4 takeaways from Theresa May’s Brexit statement

Theresa May returned from the European Council summit in Brussels with Scotland and the UK’s future relationship with the European Union still in limbo.

In the House of Commons, she gave a statement outlining the where Scotland and the UK now stands with Brexit. Here’s the 4 key things you need to know.

1. We’re moving closer to a no deal Brexit

Theresa May claimed that 95 per cent of the Brexit deal was done, but this is demonstrably false. An agreement on withdrawing from the European Union has not been reached, and agreements on the UK and Scotland’s future trading relationship with the EU are nowhere near completion.

The Prime Minister continues to push her Chequers Plan, despite the fact it has been roundly rejected by the EU and has no majority in the House of Commons.

It is clear that the Prime Minister’s only option for protecting jobs and the economy, short of remaining in the European Union, is to reverse course and support the Scottish Government’s plans to keep the UK in the Single Market and Customs Union.


Cost of the possible outcomes of Brexit

Leaving the Single Market would see Scotland’s economy shrink by up to £12.7 billion by 2030, compared to continued EU membership. Here’s what you need to know.

A ‘no deal’ Brexit

If the UK were to leave the EU with no deal, it would have to fall back on ‘World Trade Organisation (WTO) rules’. This means that Scottish businesses would be required to pay WTO-level tariffs on goods and services exported to EU countries.

While the UK is already a member of the WTO, it would need all other WTO members to agree on how it will take on the rights and obligations which it has formally taken as part of the EU.

This process would need to be completed before the UK is assured of its rights to access other WTO members’ markets. However, these negotiations cannot begin until the EU “exit” negotiations are concluded.

Economic impact:

  • A reduction in Scottish GDP of 8.5 per cent by 2030 or £12.7 billion in cash terms, compared to EU membership
  • A 3 per cent reduction in employment, around 80,000 jobs, according to the Fraser of Allander Institute
  • A reduction in real disposable income of 9.6 per cent by 2030

A ‘Canada type’ deal

The European Commission has already made clear that, if the UK government’s ‘red lines’ remain in place, the only deal that could be achieved is one similar to the EU/Canada free trade deal – outside of the Single Market and Customs Union.
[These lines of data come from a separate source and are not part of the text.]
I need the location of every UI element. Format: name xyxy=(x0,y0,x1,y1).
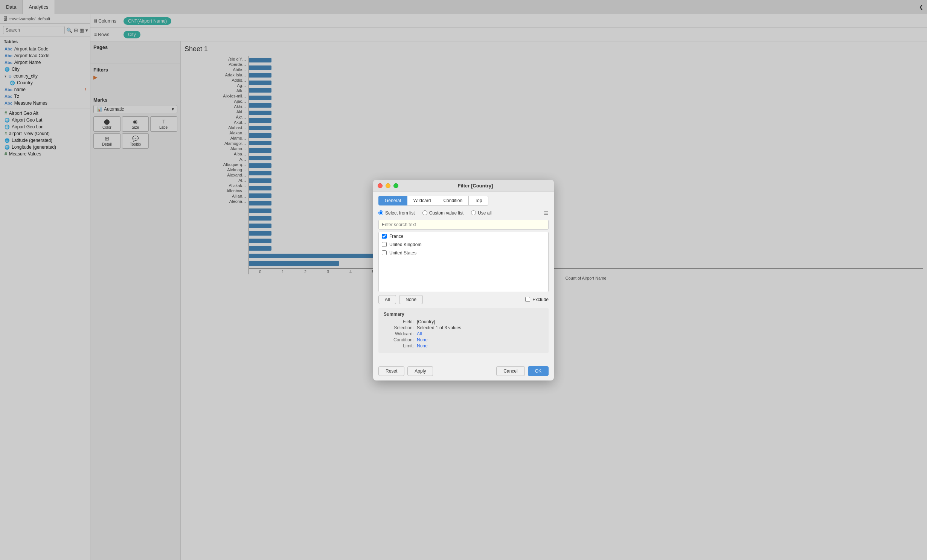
close-button[interactable] xyxy=(378,183,383,188)
tab-wildcard[interactable]: Wildcard xyxy=(407,196,438,205)
radio-input-use-all[interactable] xyxy=(471,210,476,215)
all-button[interactable]: All xyxy=(378,295,396,304)
summary-condition-row: Condition: None xyxy=(384,337,543,342)
minimize-button[interactable] xyxy=(386,183,390,188)
radio-use-all[interactable]: Use all xyxy=(471,210,492,216)
summary-field-val: [Country] xyxy=(417,319,435,324)
exclude-checkbox[interactable] xyxy=(525,297,530,302)
checkbox-uk[interactable] xyxy=(382,242,387,247)
summary-wildcard-key: Wildcard: xyxy=(384,331,414,336)
summary-condition-val: None xyxy=(417,337,428,342)
summary-limit-row: Limit: None xyxy=(384,343,543,348)
radio-custom-value[interactable]: Custom value list xyxy=(422,210,464,216)
footer-left-buttons: Reset Apply xyxy=(378,366,433,376)
dialog-tabs: General Wildcard Condition Top xyxy=(373,192,554,205)
summary-selection-val: Selected 1 of 3 values xyxy=(417,325,461,330)
summary-condition-key: Condition: xyxy=(384,337,414,342)
summary-selection-key: Selection: xyxy=(384,325,414,330)
apply-button[interactable]: Apply xyxy=(407,366,433,376)
radio-input-select[interactable] xyxy=(378,210,383,215)
radio-select-from-list[interactable]: Select from list xyxy=(378,210,415,216)
dialog-titlebar: Filter [Country] xyxy=(373,180,554,192)
checkbox-us[interactable] xyxy=(382,250,387,255)
summary-limit-val: None xyxy=(417,343,428,348)
radio-row: Select from list Custom value list Use a… xyxy=(378,210,549,216)
tab-general[interactable]: General xyxy=(378,196,407,205)
summary-title: Summary xyxy=(384,312,543,317)
checkbox-france[interactable] xyxy=(382,234,387,239)
footer-right-buttons: Cancel OK xyxy=(496,366,549,376)
summary-box: Summary Field: [Country] Selection: Sele… xyxy=(378,308,549,353)
cancel-button[interactable]: Cancel xyxy=(496,366,524,376)
tab-condition[interactable]: Condition xyxy=(437,196,469,205)
filter-dialog: Filter [Country] General Wildcard Condit… xyxy=(373,180,554,380)
summary-wildcard-val: All xyxy=(417,331,422,336)
summary-field-key: Field: xyxy=(384,319,414,324)
exclude-row: Exclude xyxy=(525,297,549,302)
dialog-body: Select from list Custom value list Use a… xyxy=(373,205,554,361)
summary-limit-key: Limit: xyxy=(384,343,414,348)
summary-field-row: Field: [Country] xyxy=(384,319,543,324)
filter-all-none-row: All None Exclude xyxy=(378,295,549,304)
menu-icon[interactable]: ☰ xyxy=(544,210,549,216)
filter-search-input[interactable] xyxy=(378,220,549,230)
maximize-button[interactable] xyxy=(393,183,398,188)
dialog-overlay: Filter [Country] General Wildcard Condit… xyxy=(0,0,927,560)
dialog-title: Filter [Country] xyxy=(401,183,549,189)
filter-list: France United Kingdom United States xyxy=(378,232,549,292)
summary-wildcard-row: Wildcard: All xyxy=(384,331,543,336)
reset-button[interactable]: Reset xyxy=(378,366,404,376)
dialog-footer: Reset Apply Cancel OK xyxy=(373,363,554,380)
filter-list-item-us[interactable]: United States xyxy=(379,249,548,257)
tab-top[interactable]: Top xyxy=(469,196,488,205)
none-button[interactable]: None xyxy=(399,295,423,304)
filter-list-item-uk[interactable]: United Kingdom xyxy=(379,240,548,249)
ok-button[interactable]: OK xyxy=(528,366,549,376)
radio-input-custom[interactable] xyxy=(422,210,427,215)
filter-list-item-france[interactable]: France xyxy=(379,232,548,240)
summary-selection-row: Selection: Selected 1 of 3 values xyxy=(384,325,543,330)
The Canadian deal removes some barriers to trade but took seven years to be agreed and is far from comprehensive. For example, Canadian financial services firms do not benefit from ‘passporting’ that would allow them to trade with countries in the EU.

Economic impact:

  • A reduction in Scottish GDP of 6.1 per cent by 2030 or £9 billion in cash terms, compared to EU membership.
  • A reduction in real disposable income of 7.4 per cent by 2030.

Staying in the Single Market

Being in the Single Market gives Scottish businesses unfettered access to a market of around 500 million consumers. The aim of the Single Market, put simply, is to make it as easy to trade between Edinburgh and Dusseldorf as it is between Edinburgh and Dundee.

Through membership of the EEA, countries like Norway are outside of the EU but retain many of the benefits of EU membership.

Economic impact:

  • A reduction of Scottish GDP of 2.70 per cent by 2030 or £4 billion in cash terms, compared to EU membership.
  • A reduction in real disposable income of 1.40% by 2030.

2. Prime Minister remains in thrall to the hard Brexiter Tory backbenchers

On the same day Theresa May was trying to claim that Brexit was almost complete, Conservative Party Brexiteers were in Brussels negotiating themselves with the European Union’s Chief Negotiator Michel Barnier.

Now Theresa May is closing down the options for the UK; suggesting the Brexit transition period should not be extended and continuing to refuse to revoke Article 50, despite the fact those would ensure Scotland and the UK does not face an immediate job-destroying no deal Brexit.

3. The European Union is not bluffing

While Theresa May attempts to use jargon and rhetoric to distract from the oncoming cliff edge, the European Union are not bluffing.

European Council President Donald Tusk has said there are no grounds for optimism and Guy Verhofstadt has said the European Union will not ‘undermine the principles’ of the EU.

Theresa May must recognise that the Scottish Government’s plan for remaining in the Single Market and Customs Union, is the only viable option.

4. Scotland continues to be ignored

Theresa May and the Conservative Party continues to ignore the voices of the people of Scotland, refusing to allow the Scottish Parliament, and other devolved administrations, a say on the final outcome of the negotiations.

If Theresa May continues to ignore the people of Scotland and pushes the country towards Brexit, then the support for independence will only continue to rise.